Task requirements
Check every line below for the string "param", and copy the lines that contain it.

Input data
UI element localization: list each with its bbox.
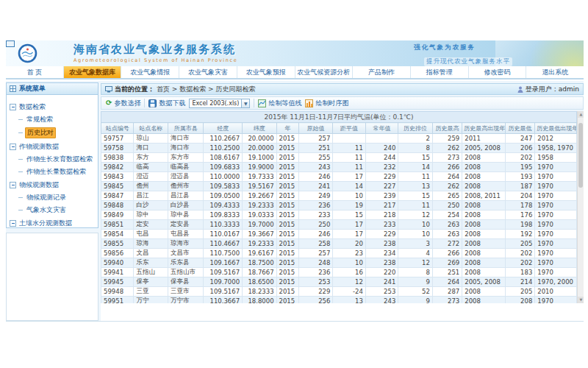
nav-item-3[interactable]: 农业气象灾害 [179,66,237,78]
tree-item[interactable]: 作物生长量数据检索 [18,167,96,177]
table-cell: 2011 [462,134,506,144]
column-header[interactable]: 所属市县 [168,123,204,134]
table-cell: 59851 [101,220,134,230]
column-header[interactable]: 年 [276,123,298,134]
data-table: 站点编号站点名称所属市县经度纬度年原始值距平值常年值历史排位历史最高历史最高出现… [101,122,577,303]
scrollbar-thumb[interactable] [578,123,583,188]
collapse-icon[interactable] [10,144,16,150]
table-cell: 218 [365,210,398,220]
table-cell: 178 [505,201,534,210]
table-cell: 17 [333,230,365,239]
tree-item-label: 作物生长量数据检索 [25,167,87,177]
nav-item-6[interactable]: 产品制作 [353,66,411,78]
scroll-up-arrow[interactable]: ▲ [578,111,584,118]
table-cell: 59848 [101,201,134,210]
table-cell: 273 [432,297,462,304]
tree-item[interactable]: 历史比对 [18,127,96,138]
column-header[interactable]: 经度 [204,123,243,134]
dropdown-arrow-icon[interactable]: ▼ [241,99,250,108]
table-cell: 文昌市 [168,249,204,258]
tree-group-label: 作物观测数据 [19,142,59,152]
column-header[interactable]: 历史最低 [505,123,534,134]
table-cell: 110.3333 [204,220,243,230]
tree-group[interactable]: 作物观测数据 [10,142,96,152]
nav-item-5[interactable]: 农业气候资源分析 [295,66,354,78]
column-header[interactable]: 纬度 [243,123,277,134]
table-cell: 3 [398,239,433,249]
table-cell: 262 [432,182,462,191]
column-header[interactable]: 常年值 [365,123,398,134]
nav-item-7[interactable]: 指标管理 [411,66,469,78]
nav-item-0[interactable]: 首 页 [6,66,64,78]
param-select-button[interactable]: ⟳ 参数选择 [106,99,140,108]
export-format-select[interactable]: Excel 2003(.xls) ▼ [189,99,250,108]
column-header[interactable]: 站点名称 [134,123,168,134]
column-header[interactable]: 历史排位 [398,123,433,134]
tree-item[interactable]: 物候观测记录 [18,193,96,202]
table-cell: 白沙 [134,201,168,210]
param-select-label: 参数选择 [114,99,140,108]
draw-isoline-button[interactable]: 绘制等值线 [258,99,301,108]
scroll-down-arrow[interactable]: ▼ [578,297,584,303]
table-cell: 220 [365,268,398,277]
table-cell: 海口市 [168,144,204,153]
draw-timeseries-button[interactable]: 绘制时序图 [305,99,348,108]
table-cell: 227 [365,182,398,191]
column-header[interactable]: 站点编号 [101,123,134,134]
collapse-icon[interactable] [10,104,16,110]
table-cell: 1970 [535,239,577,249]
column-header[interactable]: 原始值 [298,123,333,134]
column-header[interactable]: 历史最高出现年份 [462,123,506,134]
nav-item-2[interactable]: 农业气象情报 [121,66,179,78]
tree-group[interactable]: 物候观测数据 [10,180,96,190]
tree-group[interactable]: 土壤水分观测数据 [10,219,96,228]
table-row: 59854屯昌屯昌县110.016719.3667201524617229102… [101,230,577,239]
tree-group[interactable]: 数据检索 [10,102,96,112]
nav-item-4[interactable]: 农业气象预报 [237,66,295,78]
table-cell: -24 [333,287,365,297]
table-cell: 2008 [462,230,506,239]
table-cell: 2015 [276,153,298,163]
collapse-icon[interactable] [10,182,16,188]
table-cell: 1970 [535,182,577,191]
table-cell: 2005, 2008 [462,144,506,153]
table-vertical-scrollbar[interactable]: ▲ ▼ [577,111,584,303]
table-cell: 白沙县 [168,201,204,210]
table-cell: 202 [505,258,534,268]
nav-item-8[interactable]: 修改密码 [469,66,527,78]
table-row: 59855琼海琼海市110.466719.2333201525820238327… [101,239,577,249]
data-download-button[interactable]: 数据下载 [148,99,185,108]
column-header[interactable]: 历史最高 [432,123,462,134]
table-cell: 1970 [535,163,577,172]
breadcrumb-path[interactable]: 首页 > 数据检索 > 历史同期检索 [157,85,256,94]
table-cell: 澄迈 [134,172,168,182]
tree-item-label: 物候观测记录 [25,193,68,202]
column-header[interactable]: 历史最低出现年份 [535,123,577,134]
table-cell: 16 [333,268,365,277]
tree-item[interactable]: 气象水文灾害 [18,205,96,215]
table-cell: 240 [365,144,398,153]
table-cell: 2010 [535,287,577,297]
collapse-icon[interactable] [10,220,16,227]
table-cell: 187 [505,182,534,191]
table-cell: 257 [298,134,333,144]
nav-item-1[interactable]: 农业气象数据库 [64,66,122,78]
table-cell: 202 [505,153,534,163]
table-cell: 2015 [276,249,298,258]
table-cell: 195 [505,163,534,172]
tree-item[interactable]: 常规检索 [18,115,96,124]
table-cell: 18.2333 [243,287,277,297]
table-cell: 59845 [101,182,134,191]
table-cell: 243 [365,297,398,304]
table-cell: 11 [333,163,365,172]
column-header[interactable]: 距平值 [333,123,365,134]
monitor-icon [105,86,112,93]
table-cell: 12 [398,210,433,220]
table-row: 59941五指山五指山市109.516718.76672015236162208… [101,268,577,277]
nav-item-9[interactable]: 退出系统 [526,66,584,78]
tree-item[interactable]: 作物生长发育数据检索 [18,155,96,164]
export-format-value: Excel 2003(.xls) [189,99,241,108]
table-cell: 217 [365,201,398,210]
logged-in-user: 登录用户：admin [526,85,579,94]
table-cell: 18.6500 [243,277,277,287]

Result of the task
param-select-button[interactable]: ⟳ 参数选择 [106,99,140,108]
param-select-label: 参数选择 [114,99,140,108]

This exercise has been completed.